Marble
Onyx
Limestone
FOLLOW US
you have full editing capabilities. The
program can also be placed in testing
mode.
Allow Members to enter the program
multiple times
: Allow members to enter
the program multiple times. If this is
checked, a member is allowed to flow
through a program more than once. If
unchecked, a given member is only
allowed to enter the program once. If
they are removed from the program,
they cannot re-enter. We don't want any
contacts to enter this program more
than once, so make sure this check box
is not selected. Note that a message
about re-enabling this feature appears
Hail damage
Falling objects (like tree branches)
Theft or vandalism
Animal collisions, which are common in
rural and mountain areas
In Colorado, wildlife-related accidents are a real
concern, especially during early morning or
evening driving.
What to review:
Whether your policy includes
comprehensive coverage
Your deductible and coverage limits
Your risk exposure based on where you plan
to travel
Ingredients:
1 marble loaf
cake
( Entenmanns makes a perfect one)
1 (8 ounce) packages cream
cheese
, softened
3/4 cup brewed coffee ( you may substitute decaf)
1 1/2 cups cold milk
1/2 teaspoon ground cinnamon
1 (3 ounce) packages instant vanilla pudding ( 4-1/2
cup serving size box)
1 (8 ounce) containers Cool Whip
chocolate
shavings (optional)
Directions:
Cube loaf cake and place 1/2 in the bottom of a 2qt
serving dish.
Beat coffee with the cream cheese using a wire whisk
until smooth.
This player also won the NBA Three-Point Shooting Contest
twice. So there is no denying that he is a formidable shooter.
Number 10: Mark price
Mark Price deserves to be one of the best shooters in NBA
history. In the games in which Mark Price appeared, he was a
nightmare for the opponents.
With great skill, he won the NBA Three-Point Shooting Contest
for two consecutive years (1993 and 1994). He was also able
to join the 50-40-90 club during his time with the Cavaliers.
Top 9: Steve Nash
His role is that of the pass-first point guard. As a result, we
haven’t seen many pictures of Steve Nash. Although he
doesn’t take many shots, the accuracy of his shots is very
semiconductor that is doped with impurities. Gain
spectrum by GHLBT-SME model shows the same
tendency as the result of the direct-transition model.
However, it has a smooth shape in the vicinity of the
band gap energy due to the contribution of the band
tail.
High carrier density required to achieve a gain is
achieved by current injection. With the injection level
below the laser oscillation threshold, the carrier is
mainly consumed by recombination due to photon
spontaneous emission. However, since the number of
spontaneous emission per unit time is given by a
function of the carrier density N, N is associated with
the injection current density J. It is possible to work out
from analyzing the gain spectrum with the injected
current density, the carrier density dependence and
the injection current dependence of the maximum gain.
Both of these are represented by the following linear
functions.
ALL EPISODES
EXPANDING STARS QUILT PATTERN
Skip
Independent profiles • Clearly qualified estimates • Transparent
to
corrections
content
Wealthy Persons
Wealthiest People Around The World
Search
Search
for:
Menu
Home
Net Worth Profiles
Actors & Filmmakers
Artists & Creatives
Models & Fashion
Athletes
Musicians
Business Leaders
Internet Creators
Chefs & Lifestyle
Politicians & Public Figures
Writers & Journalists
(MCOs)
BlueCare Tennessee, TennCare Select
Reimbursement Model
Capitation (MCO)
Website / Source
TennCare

• **TASK GOAL**: Find the word "Three" in the listing above, then copy each line where it turns up.

• **EXERCISE OUTPUT**:
This player also won the NBA Three-Point Shooting Contest
With great skill, he won the NBA Three-Point Shooting Contest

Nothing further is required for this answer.